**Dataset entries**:
---------------
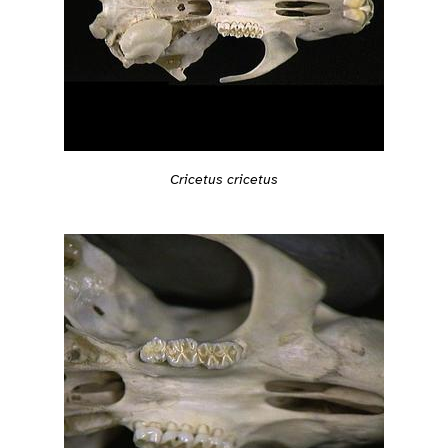
Cricetus cricetus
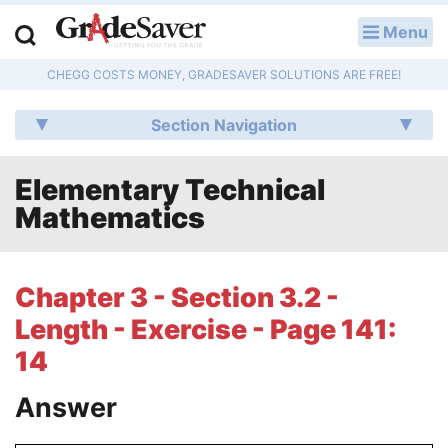
Menu
LOG IN
CHEGG COSTS MONEY, GRADESAVER SOLUTIONS ARE FREE!
Study Guides
Section Navigation
Q & A
Elementary Technical
Lesson Plans
Mathematics
Essay Editing Services
Literature Essays
Chapter 3 - Section 3.2 -
Length - Exercise - Page 141:
College Application Essays
14
Textbook Answers
Answer
Writing Help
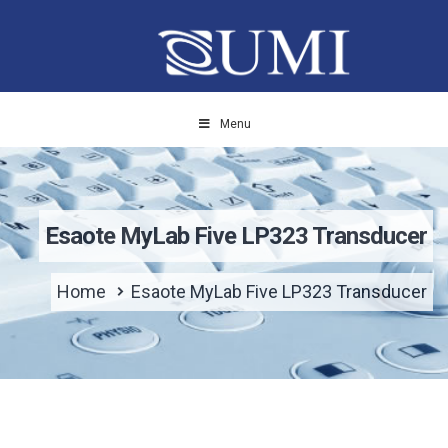
Menu
Esaote MyLab Five LP323 Transducer
Home
Esaote MyLab Five LP323 Transducer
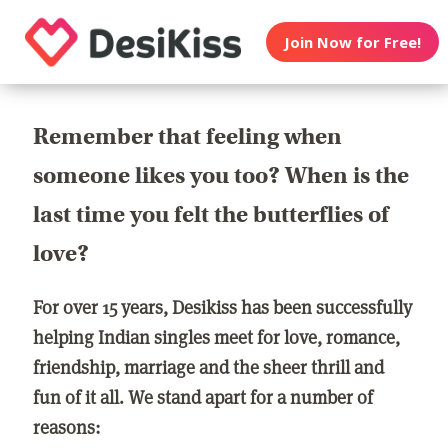
Join Now for Free!
Remember that feeling when
someone likes you too? When is the
last time you felt the butterflies of
love?
For over 15 years, Desikiss has been successfully
helping Indian singles meet for love, romance,
friendship, marriage and the sheer thrill and
fun of it all. We stand apart for a number of
reasons:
---------------
**BRIEF**:
The line containing "someone likes you too? When is the" and every line after it, up to and including the last line of the records, should be reproduced exactly, with nothing else.

**OUTPUT**:
someone likes you too? When is the
last time you felt the butterflies of
love?
For over 15 years, Desikiss has been successfully
helping Indian singles meet for love, romance,
friendship, marriage and the sheer thrill and
fun of it all. We stand apart for a number of
reasons:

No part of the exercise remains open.